Lesson 6. GIS in R: How to reproject vector data in different coordinate reference systems (crs) in R

Learning objectives

After completing this tutorial, you will be able to:

  • Describe atleast 2 reasons that a data provider may chose to store a dataset in a particular CRS
  • Reproject a vector dataset to another CRS in R
  • Identify the CRS of a spatial dataset in R

What you need

You will need a computer with internet access to complete this lesson and the data for week 5 of the course.

Download week 5 data (~500 MB)

Working with spatial data from different sources

We often need to gather spatial datasets for from different sources and/or data that cover different spatial extents.

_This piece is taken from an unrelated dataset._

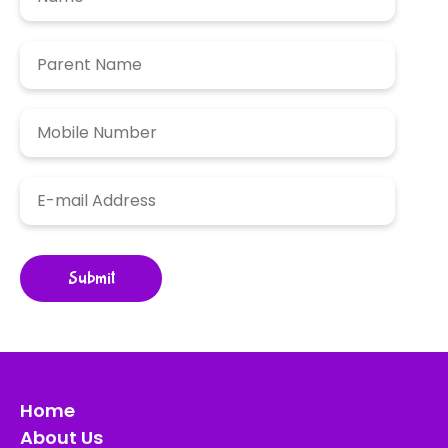
Home
About Us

Spatial data from different sources and that cover different extents are often in different Coordinate Reference Systems (CRS).

Some reasons for data being in different CRSs include:

  1. The data are stored in a particular CRS convention used by the data provider which might be a federal agency, or a state planning office.
  2. The data are stored in a particular CRS that is customized to a region. For instance, many states prefer to use a State Plane projection customized for that state.
Maps of the United States using data in different projections.
Maps of the United States using data in different projections. Notice the differences in shape associated with each different projection. These differences are a direct result of the calculations used to "flatten" the data onto a 2-dimensional map. Often data are stored purposefully in a particular projection that optimizes the relative shape and size of surrounding geographic boundaries (states, counties, countries, etc). Source: opennews.org

In this tutorial we will learn how to identify and manage spatial data in different projections. We will learn how to reproject the data so that they are in the same projection to support plotting / mapping. Note that these skills are also required for any geoprocessing / spatial analysis. Data need to be in the same CRS to ensure accurate results.

We will use the rgdal and raster libraries in this tutorial.

# load spatial data packages
library(rgdal)
library(raster)
library(rgeos)
options(stringsAsFactors = F)
# set working directory to data folder
# setwd("pathToDirHere")

Import US boundaries - Census data

There are many good sources of boundary base layers that we can use to create a basemap. Some R packages even have these base layers built in to support quick and efficient mapping. In this tutorial, we will use boundary layers for the United States, provided by the United States Census Bureau.

It is useful to have shapefiles to work with because we can add additional attributes to them if need be - for project specific mapping.

Read US boundary file

We will use the readOGR() function to import the /usa-boundary-layers/US-State-Boundaries-Census-2014 layer into R. This layer contains the boundaries of all continental states in the U.S. Please note that these data have been modified and reprojected from the original data downloaded from the Census website to support the learning goals of this tutorial.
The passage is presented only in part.